Бен описал мне преднамеренные оскорбления, бессмысленные задания из ночи в ночь, исполненные враждебности рапорты о его работе, отправлявшиеся в клуб почитателей Хаггарти, существовавший в Цирке.

– Сначала он не хотел вообще ничего рассказывать о сети. Но головной офис надавил на него, и ему пришлось поделиться со мной всем. Историей пятнадцати лет работы с ними. Мельчайшими подробностями их биографий, причем даже тех агентов, которые погибли, выполняя наши задания. Он отправлял мне досье целыми кипами, причем с обилием пометок и перекрестных ссылок. Прочитай это, запомни то. Кто она такая? Кто он такой? Запомни адрес, фамилию, кодовые имена, секретные символы. Процедуры, предусмотренные для бегства. И их запасные варианты. Пароли и меры безопасности при связи по радио. А потом проверял меня. Привозил на явочную квартиру, усаживал за стол напротив себя и с пристрастием допрашивал. «Ты совершенно не подготовлен. Мы не можем послать тебя туда, пока ты не выучишь все досконально. Тебе лучше провести выходные на работе и продолжать зубрить. В понедельник я подвергну тебя еще одному тесту». В сети заключалась вся его жизнь. И он хотел, чтобы я проникся чувством полнейшей непригодности в качестве его замены. Но я-то знал, что это не так.

В результате головной офис не поддался на провокации Хаггарти, как выдержал их и Бен.

– Я стал готовиться к решающему экзамену, – объяснил он.

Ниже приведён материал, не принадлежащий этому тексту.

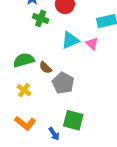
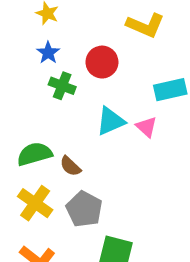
gray pentagon: (63, 83) -> (84, 209), moved
yellow cross: (24, 90) -> (35, 203), size x1.5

По мере приближения дня первой встречи с Зайдлем Бен разработал для себя целую систему знаков для облегчения запоминания фактов и набор сокращений, которые позволяли ему охватить все пятнадцать лет существования сети. Просиживая дни и ночи в помещении резидентуры, он создал сложные схемы сведения фактов в единое целое, цепочки для поддержания связей, придумав способы легко вспоминать кодовые имена, домашние адреса и места работы всех основных агентов, их помощников, курьеров и даже случайно вовлеченных в операции людей. Затем он перенес все данные на обычные почтовые открытки, заполняя их только с одной стороны. На противоположной он обозначал одной строчкой тему: «Тайники для передачи шифрограмм», «Размер вознаграждений», «Явочные квартиры». И каждую ночь, прежде чем вернуться к себе на квартиру или вытянуться на койке в медпункте, существовавшем при резидентуре, он сам с собой затевал игру. Сначала клал открытки надписью вниз, а потом сравнивал все, что вспомнил, с заметками.